--- GOAL OF THE EXERCISE ---
In the copy, leave out the pictures and repeat all records exactly.

[Extracted data entries]
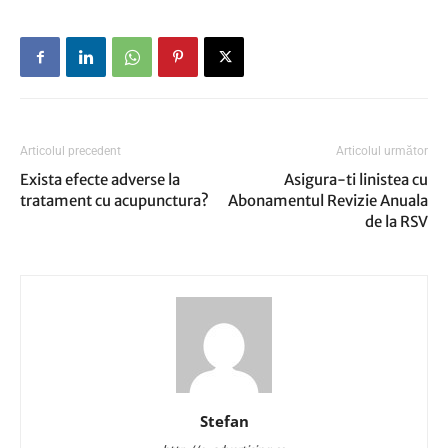
Articolul precedent
Articolul următor
Exista efecte adverse la
Asigura-ti linistea cu
tratament cu acupunctura?
Abonamentul Revizie Anuala
de la RSV
Stefan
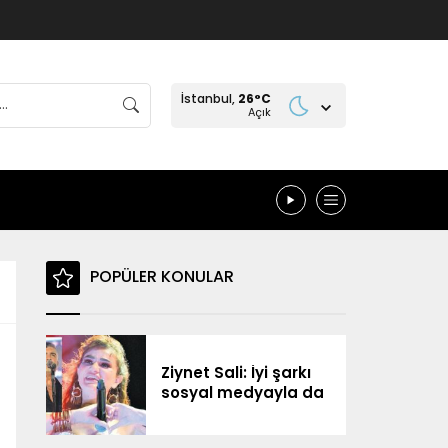
İstanbul,
26
°C
Açık
POPÜLER KONULAR
Ziynet Sali: İyi şarkı
sosyal medyayla da
yolunu buluyor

--- RESPONSE TO THIS EXERCISE ---
Articolul precedent
Articolul următor
Exista efecte adverse la
Asigura-ti linistea cu
tratament cu acupunctura?
Abonamentul Revizie Anuala
de la RSV
Stefan
İstanbul,
26
°C
Açık
POPÜLER KONULAR
Ziynet Sali: İyi şarkı
sosyal medyayla da
yolunu buluyor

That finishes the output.